Brain Matters - An Interview with Stephen A. Lieber, Chairman of the Board

Brain Matters - International Innovation Article on Steve Lieber and the Brain & Behavior Research Foundation

This article was printed in International Innovation - Regional Research, November 2013 Issue.

Since 1987, the Brain & Behavior Research Foundation has been committed to alleviating the suffering caused by mental illness. Stephen A. Lieber highlights a number of important breakthroughs supported by their NARSAD Research Grants, and asserts its commitment to backing novel, hard-to-fund projects that push forward innovative research and discovery

International Innovation featured the Brain & Behavior Research Foundation (BBRFoundation) last April – welcome back! To recap, could you give an overview of the Foundation and its core goals?

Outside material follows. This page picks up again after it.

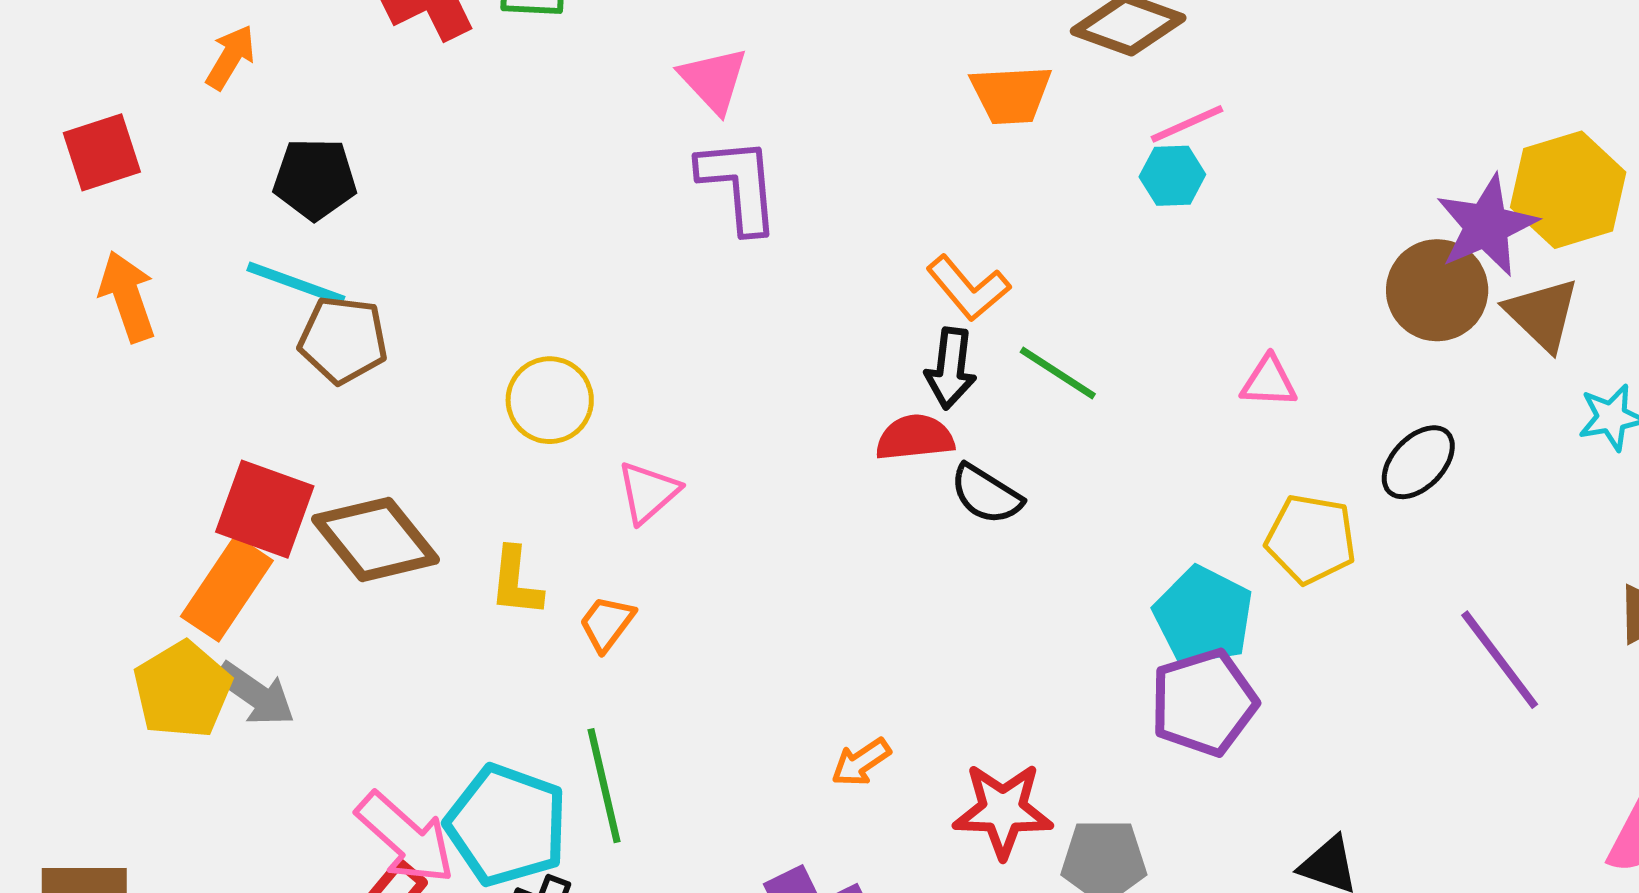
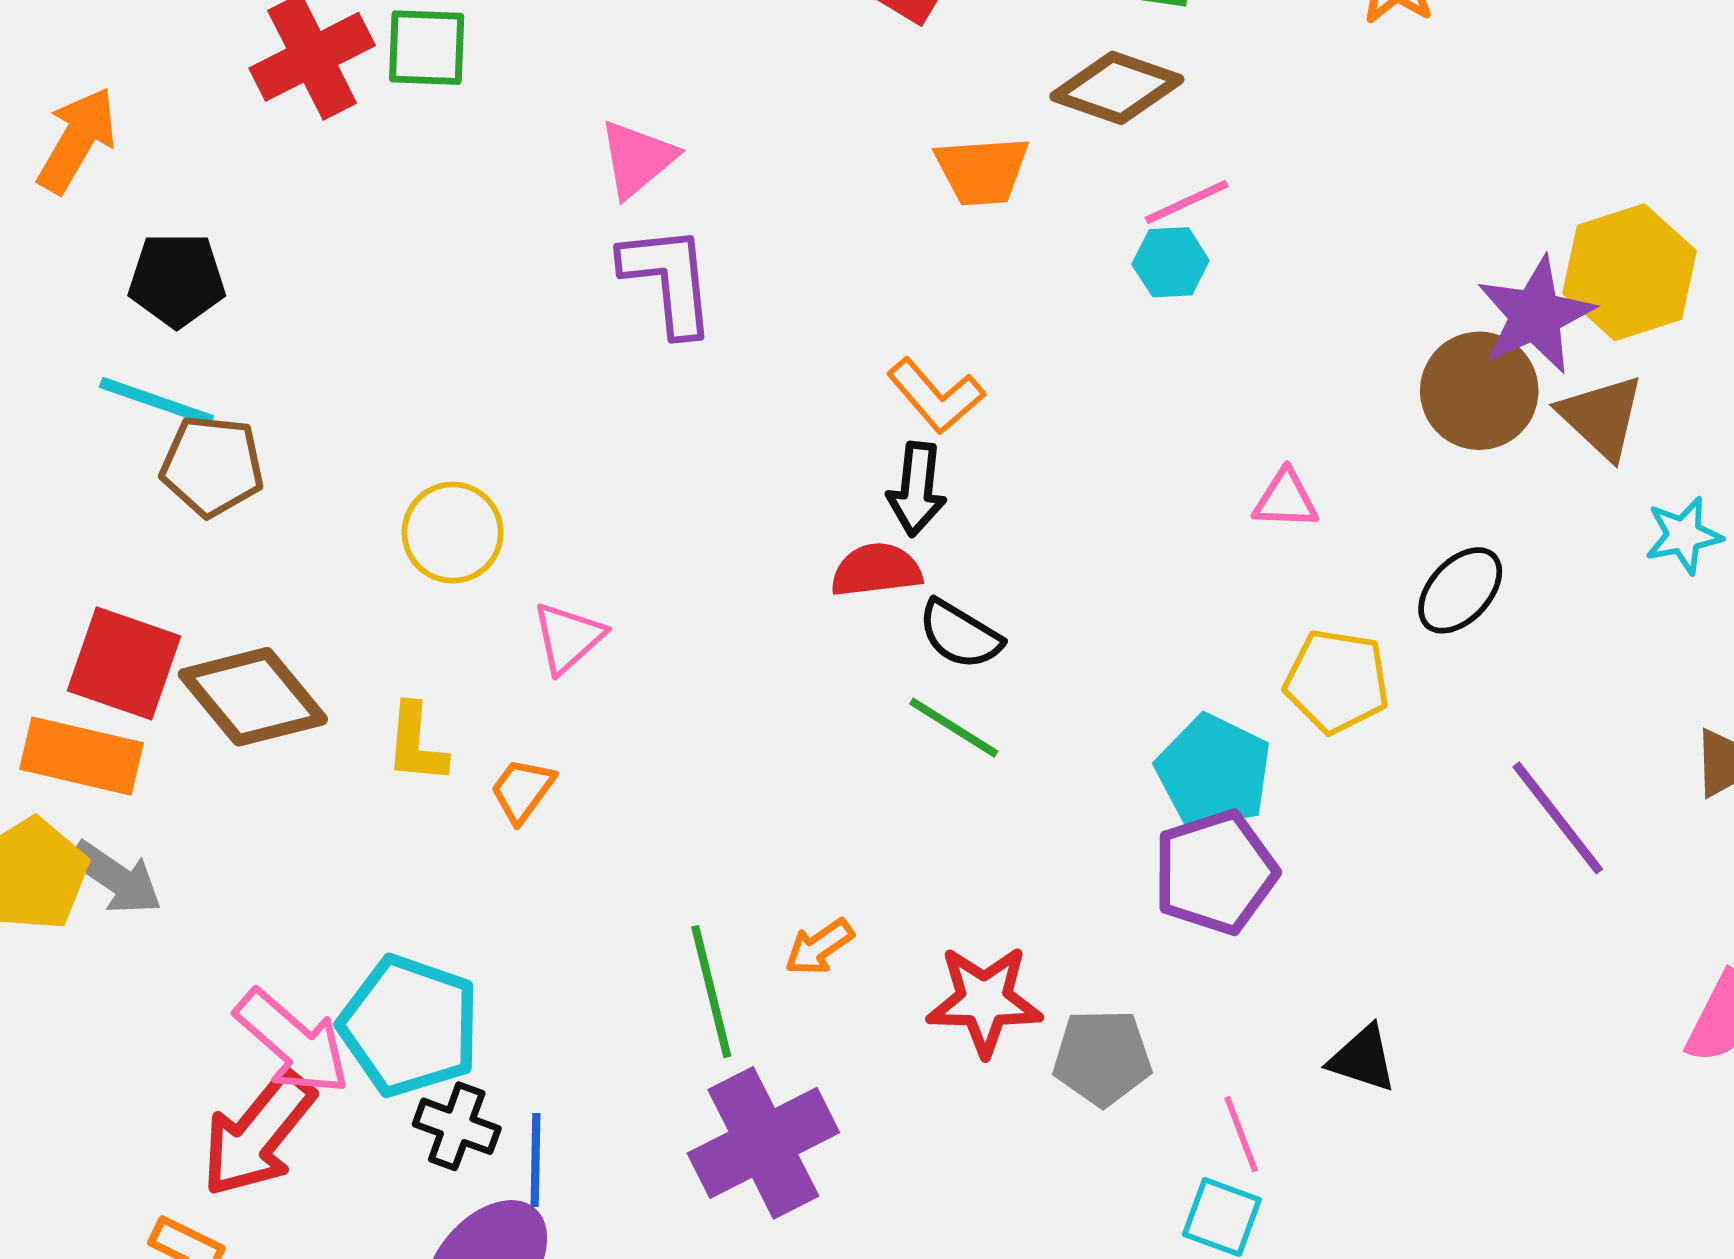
orange arrow: (230, 57) -> (77, 140), size x1.4
pink triangle: (714, 80) -> (637, 159), turned 34
green line: (1058, 373) -> (954, 728), moved
orange rectangle: (227, 589) -> (81, 756), turned 70
green line: (604, 786) -> (711, 992), moved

BBRFoundation (formerly the National Alliance for Research on Schizophrenia and Depression – NARSAD) funds cutting-edge research projects to understand, treat, and ultimately prevent and cure mental illness. The Foundation, supported through private contributions, has awarded over US $300 million through its NARSAD Research Grants to more than 3,700 scientists around the world, since 1987. Comprised of 147 leading experts, the Foundation’s Scientific Council awards grants to the most promising research proposals with the aim of funding projects that will achieve major gains in short timeframes. The Foundation’s operational expenses are underwritten by two family foundations, meaning 100 percent of donor contributions for research are directly invested into the selected research proposals.

What have been the major focal points for the Foundation over the past year?

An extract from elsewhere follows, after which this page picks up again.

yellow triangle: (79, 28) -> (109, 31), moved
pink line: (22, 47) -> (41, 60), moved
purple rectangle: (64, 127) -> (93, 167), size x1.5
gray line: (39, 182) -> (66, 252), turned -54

Our priority has been to continue to provide research grants to outstanding scientists at all levels, notwithstanding a climate of receding financial support from other entities. The largest proportion of our grants goes to young, early-career scientists with innovative research ideas. Our support usually serves as a critical catalyst for their research careers, and once they have established proof of concept they are prepared to secure further, sustained support, which can be as much as 50 times the original grant amount. We also support both independent investigators with their own labs and distinguished investigators with novel, ‘out of the box’ ideas that can be difficult to fund through traditional sources. The Foundation’s main focus is supporting as many promising research ideas as possible to progress the field and ultimately improve the lives of the millions of people living with various mental illnesses.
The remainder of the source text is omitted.